▶ [ACTIVITY] Give the entries below again exactly. Their pictures are not needed.

(Stored items from a collection)
_ _ _ _ _ _ _
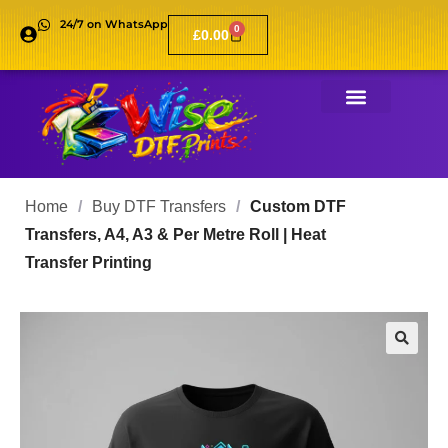
24/7 on WhatsApp
0
£
0.00
Home
/
Buy DTF Transfers
/
Custom DTF
Transfers, A4, A3 & Per Metre Roll | Heat
Transfer Printing
🔍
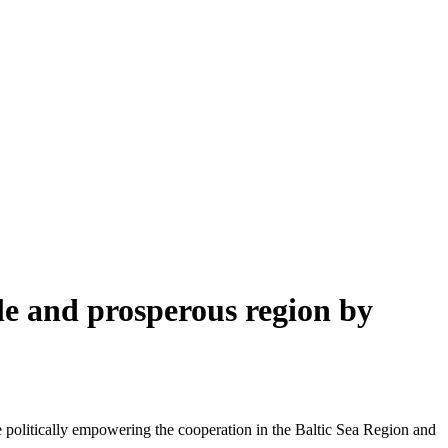
ble and prosperous region by
 politically empowering the cooperation in the Baltic Sea Region and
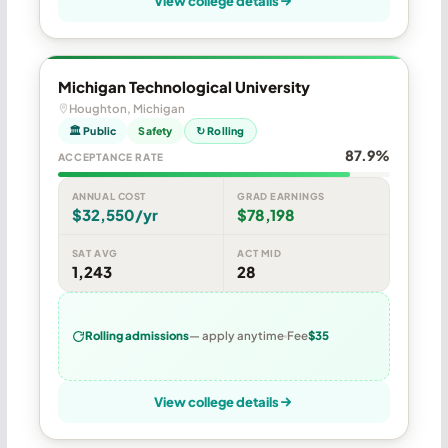
View college details
Michigan Technological University
Houghton, Michigan
🏛 Public
Safety
↻ Rolling
87.9%
ACCEPTANCE RATE
ANNUAL COST
GRAD EARNINGS
$32,550/yr
$78,198
SAT AVG
ACT MID
1,243
28
Rolling admissions
— apply anytime
Fee
$35
View college details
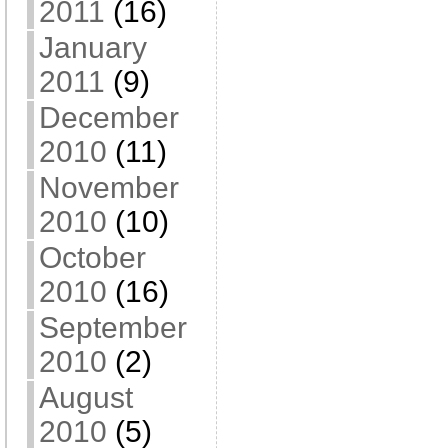
2011
(16)
January
2011
(9)
December
2010
(11)
November
2010
(10)
October
2010
(16)
September
2010
(2)
August
2010
(5)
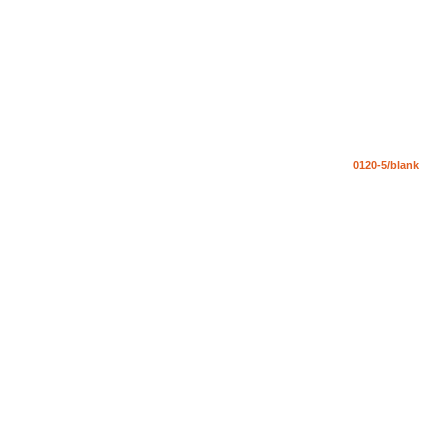
0120-5/blank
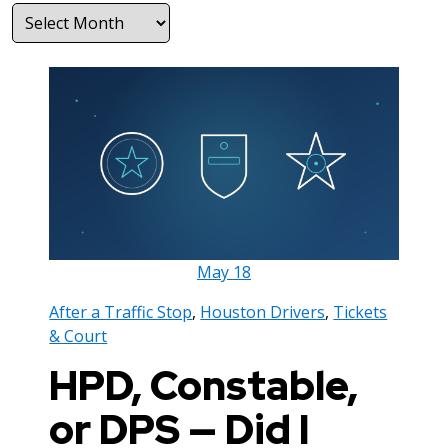
Archives
May
18
After a Traffic Stop
,
Houston Drivers
,
Tickets
& Court
HPD, Constable,
or DPS — Did I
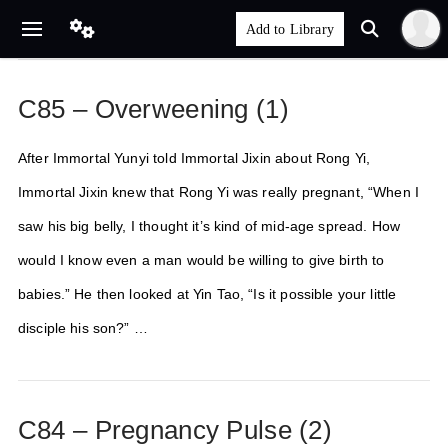
C85 – Overweening (1)
After Immortal Yunyi told Immortal Jixin about Rong Yi,
Immortal Jixin knew that Rong Yi was really pregnant, “When I
saw his big belly, I thought it’s kind of mid-age spread. How
would I know even a man would be willing to give birth to
babies.” He then looked at Yin Tao, “Is it possible your little
disciple his son?” …
C84 – Pregnancy Pulse (2)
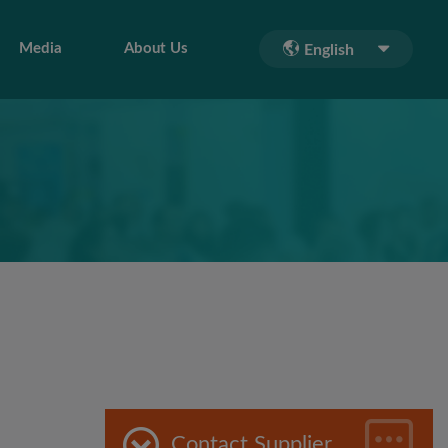
Media
About Us
English
Contact Supplier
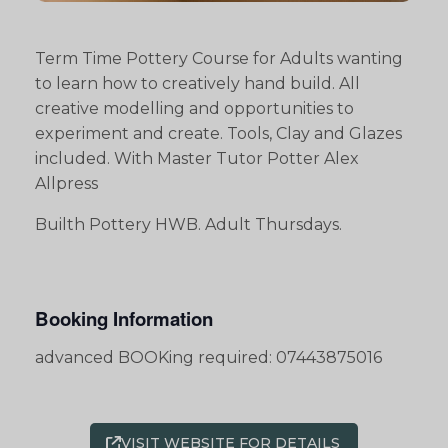
Term Time Pottery Course for Adults wanting
to learn how to creatively hand build. All
creative modelling and opportunities to
experiment and create. Tools, Clay and Glazes
included. With Master Tutor Potter Alex
Allpress
Builth Pottery HWB. Adult Thursdays.
Booking Information
advanced BOOKing required: 07443875016
VISIT WEBSITE FOR DETAILS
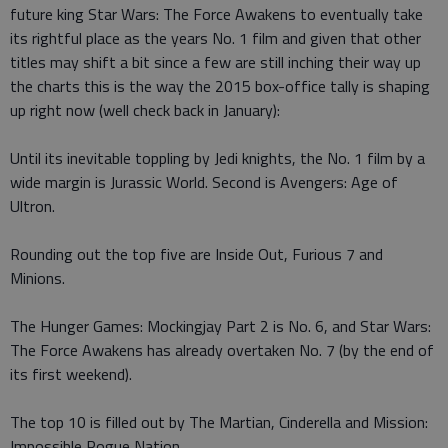
future king Star Wars: The Force Awakens to eventually take
its rightful place as the years No. 1 film and given that other
titles may shift a bit since a few are still inching their way up
the charts this is the way the 2015 box-office tally is shaping
up right now (well check back in January):
Until its inevitable toppling by Jedi knights, the No. 1 film by a
wide margin is Jurassic World. Second is Avengers: Age of
Ultron.
Rounding out the top five are Inside Out, Furious 7 and
Minions.
The Hunger Games: Mockingjay Part 2 is No. 6, and Star Wars:
The Force Awakens has already overtaken No. 7 (by the end of
its first weekend).
The top 10 is filled out by The Martian, Cinderella and Mission:
Impossible Rogue Nation.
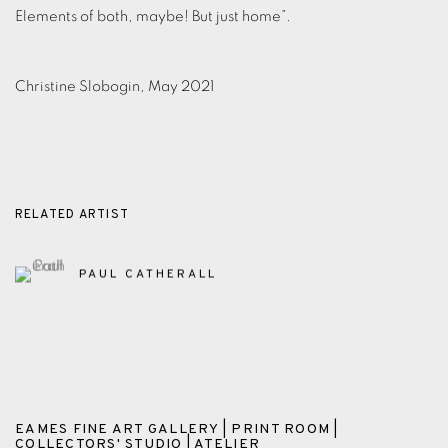
Elements of both, maybe! But just home”.
Christine Slobogin, May 2021
RELATED ARTIST
PAUL CATHERALL
EAMES FINE ART GALLERY | PRINT ROOM |
COLLECTORS' STUDIO | ATELIER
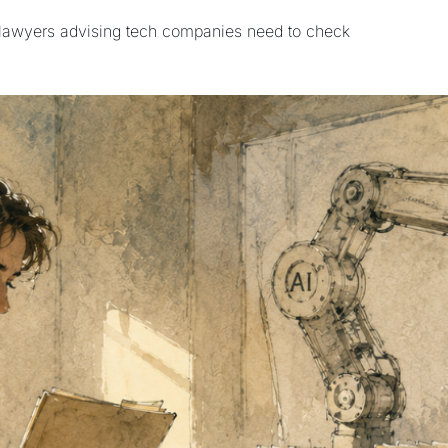
Open-weights AI models | AI and legal work | What lawyers advising tech companies need to check 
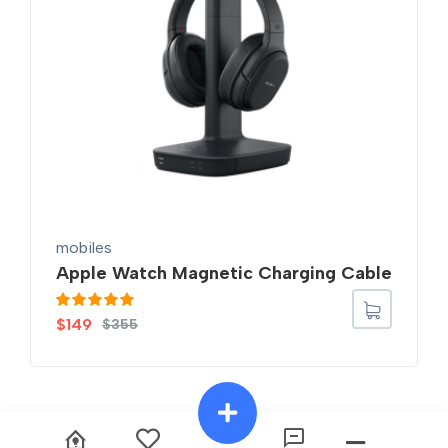
mobiles
Apple Watch Magnetic Charging Cable
Rated
5.00
$
149
$
355
out of 5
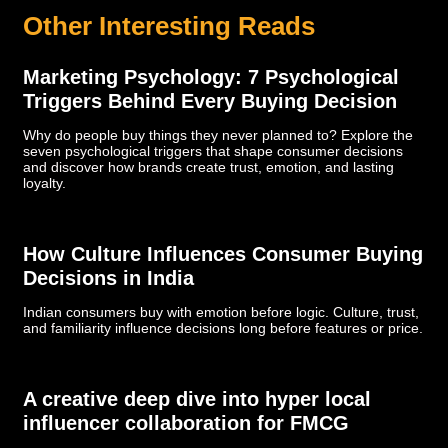
Other Interesting Reads
Marketing Psychology: 7 Psychological
Triggers Behind Every Buying Decision
Why do people buy things they never planned to? Explore the
seven psychological triggers that shape consumer decisions
and discover how brands create trust, emotion, and lasting
loyalty.
How Culture Influences Consumer Buying
Decisions in India
Indian consumers buy with emotion before logic. Culture, trust,
and familiarity influence decisions long before features or price.
­­­A creative deep dive into hyper local
influencer collaboration for FMCG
_ _ _ _ _ _ _
▶ [ANSWER TO THIS EXERCISE]
24/7 on WhatsApp
0
£
0.00
Home
/
Buy DTF Transfers
/
Custom DTF
Transfers, A4, A3 & Per Metre Roll | Heat
Transfer Printing
🔍
ble and prosperous region by
 politically empowering the cooperation in the Baltic Sea Region and
View college details
Michigan Technological University
Houghton, Michigan
🏛 Public
Safety
↻ Rolling
87.9%
ACCEPTANCE RATE
ANNUAL COST
GRAD EARNINGS
$32,550/yr
$78,198
SAT AVG
ACT MID
1,243
28
Rolling admissions
— apply anytime
Fee
$35
View college details
2011
(16)
January
2011
(9)
December
2010
(11)
November
2010
(10)
October
2010
(16)
September
2010
(2)
August
2010
(5)
0120-5/blank
Archives
May
18
After a Traffic Stop
,
Houston Drivers
,
Tickets
& Court
HPD, Constable,
or DPS — Did I
C85 – Overweening (1)
After Immortal Yunyi told Immortal Jixin about Rong Yi,
Immortal Jixin knew that Rong Yi was really pregnant, “When I
saw his big belly, I thought it’s kind of mid-age spread. How
would I know even a man would be willing to give birth to
babies.” He then looked at Yin Tao, “Is it possible your little
disciple his son?” …
C84 – Pregnancy Pulse (2)
Media
About Us
English
Contact Supplier
Term Time Pottery Course for Adults wanting
to learn how to creatively hand build. All
creative modelling and opportunities to
experiment and create. Tools, Clay and Glazes
included. With Master Tutor Potter Alex
Allpress
Builth Pottery HWB. Adult Thursdays.
Booking Information
advanced BOOKing required: 07443875016
VISIT WEBSITE FOR DETAILS
future king Star Wars: The Force Awakens to eventually take
its rightful place as the years No. 1 film and given that other
titles may shift a bit since a few are still inching their way up
the charts this is the way the 2015 box-office tally is shaping
up right now (well check back in January):
Until its inevitable toppling by Jedi knights, the No. 1 film by a
wide margin is Jurassic World. Second is Avengers: Age of
Ultron.
Rounding out the top five are Inside Out, Furious 7 and
Minions.
The Hunger Games: Mockingjay Part 2 is No. 6, and Star Wars:
The Force Awakens has already overtaken No. 7 (by the end of
its first weekend).
The top 10 is filled out by The Martian, Cinderella and Mission:
Impossible Rogue Nation.
Elements of both, maybe! But just home”.
Christine Slobogin, May 2021
RELATED ARTIST
PAUL CATHERALL
EAMES FINE ART GALLERY | PRINT ROOM |
COLLECTORS' STUDIO | ATELIER
Open-weights AI models | AI and legal work | What lawyers advising tech companies need to check 
mobiles
Apple Watch Magnetic Charging Cable
Rated
5.00
$
149
$
355
out of 5
Other Interesting Reads
Marketing Psychology: 7 Psychological
Triggers Behind Every Buying Decision
Why do people buy things they never planned to? Explore the
seven psychological triggers that shape consumer decisions
and discover how brands create trust, emotion, and lasting
loyalty.
How Culture Influences Consumer Buying
Decisions in India
Indian consumers buy with emotion before logic. Culture, trust,
and familiarity influence decisions long before features or price.
­­­A creative deep dive into hyper local
influencer collaboration for FMCG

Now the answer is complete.